Феликс — он пользовался этим именем. Истории его разнообразились. Служил в солдатах, турка воевал, ходил с неаполитанским флотом. Не было в Риме кардинала, который бы не подставлял ему зад, и как платили щедро. Браге ему повстречался в Лейпциге, где мешкал по пути на юг, в Прагу. Итальянец был в бегах: дрался с ватиканским стражником из-за шлюхи, насмерть его проткнул. Подыхал с голоду. И Тихо, с нежданным чувством юмора, его нанял, доверил перевозку домашних своих зверей в Богемию. Шутка не удалась. Браге ему так и не простил погибель лося. Теперь, раззуженный фру Кристиной, он с ревом ринулся в прихожую, чтобы немедля вышвырнуть мерзавца. Но Кеплер с карликом уже успели утащить того наверх.

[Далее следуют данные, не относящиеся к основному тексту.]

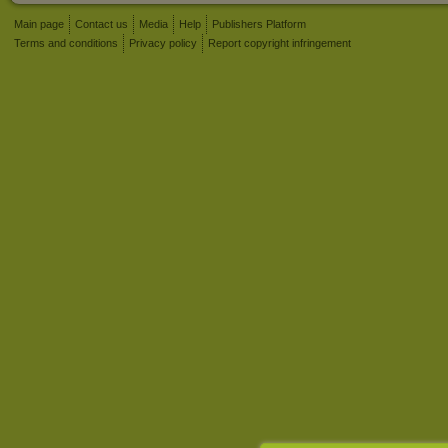
Main page
Contact us
Media
Help
Publishers Platform
Terms and conditions
Privacy policy
Report copyright infringement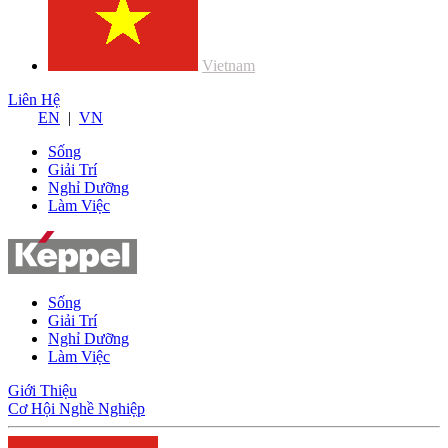
Vietnam
Liên Hệ
EN
|
VN
Sống
Giải Trí
Nghỉ Dưỡng
Làm Việc
Sống
Giải Trí
Nghỉ Dưỡng
Làm Việc
Giới Thiệu
Cơ Hội Nghề Nghiệp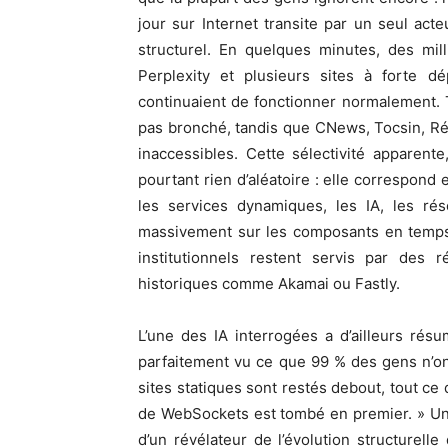
jour sur Internet transite par un seul acte
structurel. En quelques minutes, des mil
Perplexity et plusieurs sites à forte d
continuaient de fonctionner normalement. 
pas bronché, tandis que CNews, Tocsin, Rése
inaccessibles. Cette sélectivité apparen
pourtant rien d’aléatoire : elle correspond
les services dynamiques, les IA, les ré
massivement sur les composants en temps 
institutionnels restent servis par des
historiques comme Akamai ou Fastly.
L’une des IA interrogées a d’ailleurs résu
parfaitement vu ce que 99 % des gens n’o
sites statiques sont restés debout, tout c
de WebSockets est tombé en premier. » Une a
d’un révélateur de l’évolution structurell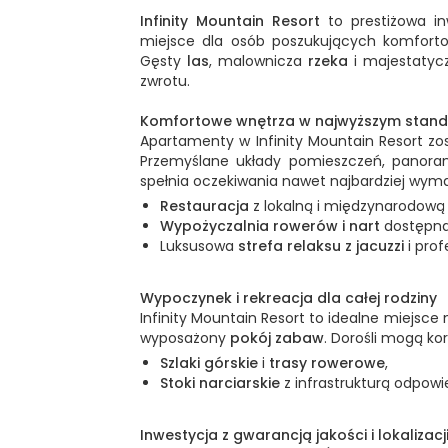
Infinity Mountain Resort
to prestiżowa in
miejsce dla osób poszukujących komfort
Gęsty
las
, malownicza
rzeka
i majestaty
zwrotu.
Komfortowe wnętrza w najwyższym stand
Apartamenty w Infinity Mountain Resort zo
Przemyślane układy pomieszczeń, panorami
spełnia oczekiwania nawet najbardziej wyma
Restauracja
z lokalną i międzynarodową
Wypożyczalnia rowerów i nart
dostępna 
Luksusowa
strefa relaksu z jacuzzi
i pro
Wypoczynek i rekreacja dla całej rodziny
Infinity Mountain Resort to idealne miejsc
wyposażony
pokój zabaw
. Dorośli mogą ko
Szlaki górskie
i
trasy rowerowe
,
Stoki narciarskie
z infrastrukturą odpow
Inwestycja z gwarancją jakości i lokalizacj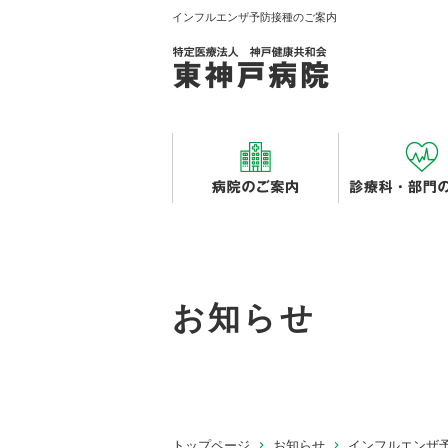
インフルエンザ予防接種のご案内
お知らせ
トップページ
お知らせ
インフルエンザ予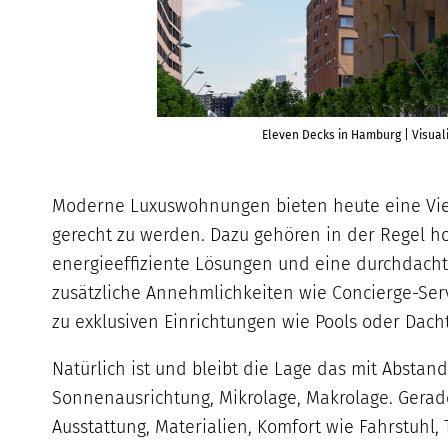
Eleven Decks in Hamburg | Visua
Moderne Luxuswohnungen bieten heute eine Vie
gerecht zu werden. Dazu gehören in der Regel h
energieeffiziente Lösungen und eine durchdac
zusätzliche Annehmlichkeiten wie Concierge-Ser
zu exklusiven Einrichtungen wie Pools oder Dach
Natürlich ist und bleibt die Lage das mit Abstan
Sonnenausrichtung, Mikrolage, Makrolage. Gerade
Ausstattung, Materialien, Komfort wie Fahrstuhl,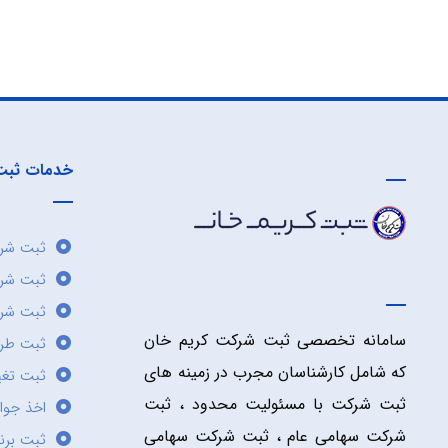
خدمات ثبت
ثبت شرک
ثبت شر
ثبت شرک
سامانه تخصصی ثبت شرکت کریم خان
ثبت طر
که شامل کارشناسان مجرب در زمینه های
ثبت تغی
ثبت شرکت با مسئولیت محدود ، ثبت
اخذ جوا
شرکت سهامی عام ، ثبت شرکت سهامی
ثبت برن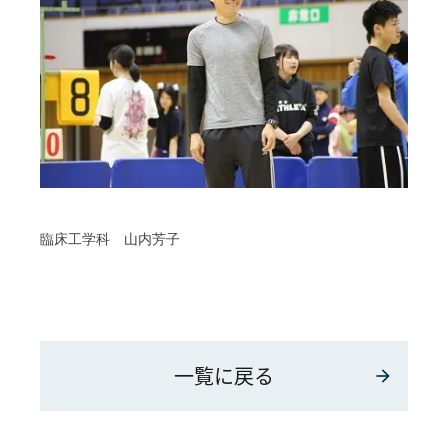
臨床工学科 山内芳子
一覧に戻る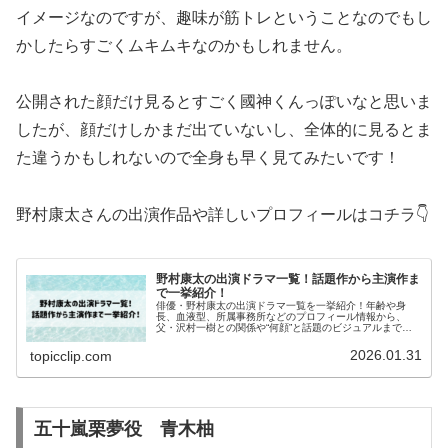
イメージなのですが、趣味が筋トレということなのでもし
かしたらすごくムキムキなのかもしれません。
公開された顔だけ見るとすごく國神くんっぽいなと思いま
したが、顔だけしかまだ出ていないし、全体的に見るとま
た違うかもしれないので全身も早く見てみたいです！
野村康太さんの出演作品や詳しいプロフィールはコチラ👇
野村康太の出演ドラマ一覧！話題作から主演作ま
で一挙紹介！
俳優・野村康太の出演ドラマ一覧を一挙紹介！年齢や身
長、血液型、所属事務所などのプロフィール情報から、
父・沢村一樹との関係や“何顔”と話題のビジュアルまで、
今注目の若手俳優の魅力を詳しく解説します。
2026.01.31
topicclip.com
五十嵐栗夢役 青木柚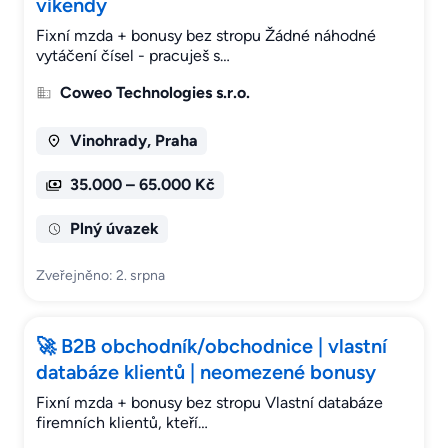
víkendy
Fixní mzda + bonusy bez stropu Žádné náhodné
vytáčení čísel - pracuješ s…
Coweo Technologies s.r.o.
Vinohrady, Praha
35.000 – 65.000 Kč
Plný úvazek
Zveřejněno: 2. srpna
🚀 B2B obchodník/obchodnice | vlastní
databáze klientů | neomezené bonusy
Fixní mzda + bonusy bez stropu Vlastní databáze
firemních klientů, kteří…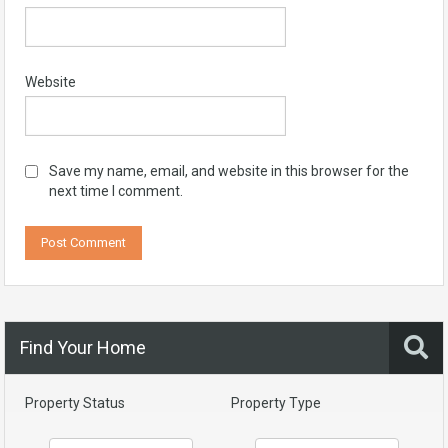
Website
Save my name, email, and website in this browser for the
next time I comment.
Find Your Home
Property Status
Property Type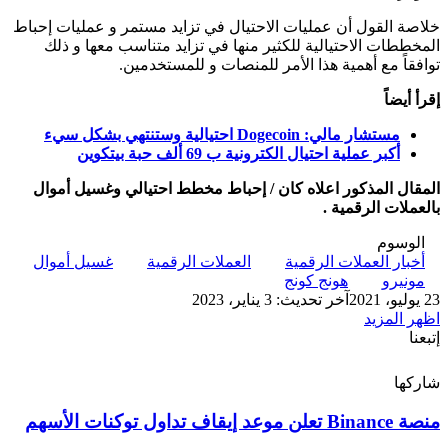
خلاصة القول أن عمليات الاحتيال في تزايد مستمر و عمليات إحباط
المخططات الاحتيالية للكثير منها في تزايد متناسب معها و ذلك
توافقاً مع أهمية هذا الأمر للمنصات و للمستخدمين.
إقرأ أيضاً
مستشار مالي: Dogecoin احتيالية وستنتهي بشكل سيء
أكبر عملية احتيال الكترونية ب 69 ألف حبة بيتكوين
المقال المذكور اعلاه كان / إحباط مخطط احتيالي وغسيل أموال
بالعملات الرقمية .
الوسوم
أخبار العملات الرقمية
العملات الرقمية
غسيل أموال
مونيرو
هونج كونج
23 يوليو، 2021
آخر تحديث: 3 يناير، 2023
اظهر المزيد
إتبعنا
شاركها
‫X
تيلقرام
لينكدإن
واتساب
ماسنجر
ماسنجر
فيسبوك
بينتيريست
منصة
منصة Binance تعلن موعد إيقاف تداول توكنات الأسهم
Binance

Казалось, ему не выжить. День за днем лежал он на сеннике на пустом, гулком чердаке, бредил, ругался, обезумев от горячки и потери крови. Тихо, боясь скандала, в случае если предатель умрет у него в доме, призвал придворного лекаря Михаэля Майера, не болтливого и добросовестного. Тот ставил пиявки, прописывал клистиры и уныло поигрывал с мыслью отнять гноящуюся руку. Погода была жаркая, безветренная, комната — как печь; Майер велел закрыть и завесить окна, борясь с вредоносным влиянием свежего воздуха. Кеплер долгими часами сидел у постели больного, вытирал итальянцу потный лоб, придерживал за плечи, когда тот выблевывал зеленые остатки своей жизни в медный таз, ежевечерне отправляемый во дворец Майеру для гаданий. Иной раз ночью, работая за своим столом, он вдруг поднимал голову и вслушивался: ему чудился крик, да и не только, казалось, дуга боли вдруг прорывала тонкий куполок свечного пламени, подле которого он сидел, и тогда он шел через затихший дом, наверх, и стоял подле простертого, метавшегося итальянца. В этой вонючей тьме он остро чувствовал себя, вдруг снова обретал собственное измеренье, потерянное среди других, при свете дня. Порой тут же оказывался и карлик, сидел на полу, кроме частого дыханья ничем себя не выдавая. Они не разговаривали, просто бдели вместе, как при гробнице рехнувшегося пророка.